Exercise directions
Exactly and only the lines from the one with "Change (1134, 233)" through the end of the listing are to be transcribed, both ends included.

Material for this exercise
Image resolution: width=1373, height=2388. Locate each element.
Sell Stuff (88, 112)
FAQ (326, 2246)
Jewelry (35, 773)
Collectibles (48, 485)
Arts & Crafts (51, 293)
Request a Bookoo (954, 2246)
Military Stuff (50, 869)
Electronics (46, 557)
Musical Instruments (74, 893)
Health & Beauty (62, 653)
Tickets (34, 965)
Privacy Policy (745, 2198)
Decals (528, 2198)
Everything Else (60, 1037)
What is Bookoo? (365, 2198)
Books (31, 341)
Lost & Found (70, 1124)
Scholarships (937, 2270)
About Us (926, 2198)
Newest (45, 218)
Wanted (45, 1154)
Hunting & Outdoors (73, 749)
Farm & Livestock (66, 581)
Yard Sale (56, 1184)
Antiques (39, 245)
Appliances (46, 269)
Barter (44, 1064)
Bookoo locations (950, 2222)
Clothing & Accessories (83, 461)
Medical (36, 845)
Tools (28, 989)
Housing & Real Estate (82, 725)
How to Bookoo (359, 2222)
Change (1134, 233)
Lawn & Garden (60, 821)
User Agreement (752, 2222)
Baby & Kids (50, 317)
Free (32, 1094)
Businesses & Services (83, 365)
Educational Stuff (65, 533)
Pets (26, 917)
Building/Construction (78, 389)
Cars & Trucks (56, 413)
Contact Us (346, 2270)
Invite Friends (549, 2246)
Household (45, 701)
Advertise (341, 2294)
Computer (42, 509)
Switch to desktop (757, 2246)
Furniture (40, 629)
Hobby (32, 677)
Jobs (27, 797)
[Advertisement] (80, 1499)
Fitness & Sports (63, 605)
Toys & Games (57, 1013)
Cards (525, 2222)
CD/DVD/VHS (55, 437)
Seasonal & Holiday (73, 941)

Response to the exercise
Change (1134, 233)
Lawn & Garden (60, 821)
User Agreement (752, 2222)
Baby & Kids (50, 317)
Free (32, 1094)
Businesses & Services (83, 365)
Educational Stuff (65, 533)
Pets (26, 917)
Building/Construction (78, 389)
Cars & Trucks (56, 413)
Contact Us (346, 2270)
Invite Friends (549, 2246)
Household (45, 701)
Advertise (341, 2294)
Computer (42, 509)
Switch to desktop (757, 2246)
Furniture (40, 629)
Hobby (32, 677)
Jobs (27, 797)
[Advertisement] (80, 1499)
Fitness & Sports (63, 605)
Toys & Games (57, 1013)
Cards (525, 2222)
CD/DVD/VHS (55, 437)
Seasonal & Holiday (73, 941)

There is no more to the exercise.